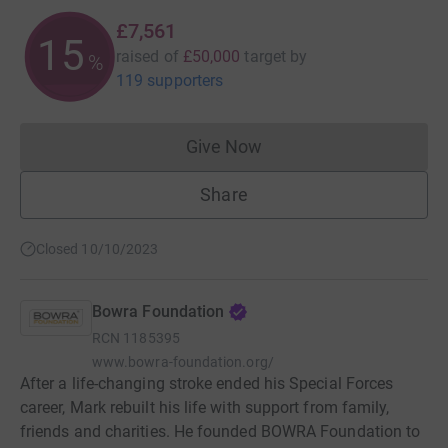
£7,561
15
raised of
£50,000
target
by
%
119 supporters
Give Now
Donations cannot currently 
Share
Closed 10/10/2023
Bowra Foundation
RCN
1185395
www.bowra-foundation.org/
After a life-changing stroke ended his Special Forces
career, Mark rebuilt his life with support from family,
friends and charities. He founded BOWRA Foundation to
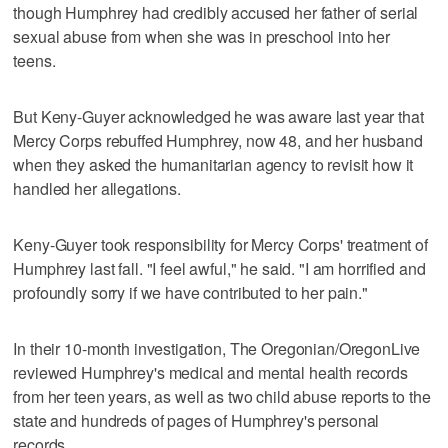
though Humphrey had credibly accused her father of serial
sexual abuse from when she was in preschool into her
teens.
But Keny-Guyer acknowledged he was aware last year that
Mercy Corps rebuffed Humphrey, now 48, and her husband
when they asked the humanitarian agency to revisit how it
handled her allegations.
Keny-Guyer took responsibility for Mercy Corps' treatment of
Humphrey last fall. "I feel awful," he said. "I am horrified and
profoundly sorry if we have contributed to her pain."
In their 10-month investigation, The Oregonian/OregonLive
reviewed Humphrey's medical and mental health records
from her teen years, as well as two child abuse reports to the
state and hundreds of pages of Humphrey's personal
records.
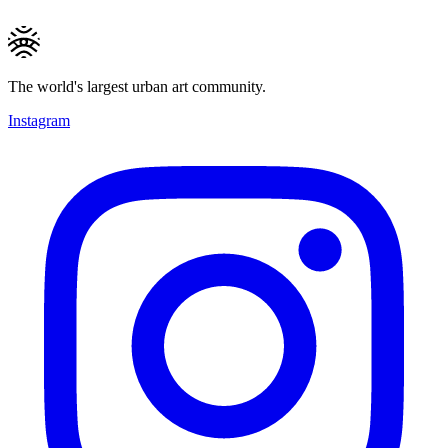
The world's largest urban art community.
Instagram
****************
§ **Exercise prompt**
From the records above, retype only the lines starting at the line that contains "Humphrey last fall." and ending at the line that contains "from her teen", both included.

§ **Your solution**
Humphrey last fall. "I feel awful," he said. "I am horrified and
profoundly sorry if we have contributed to her pain."
In their 10-month investigation, The Oregonian/OregonLive
reviewed Humphrey's medical and mental health records
from her teen years, as well as two child abuse reports to the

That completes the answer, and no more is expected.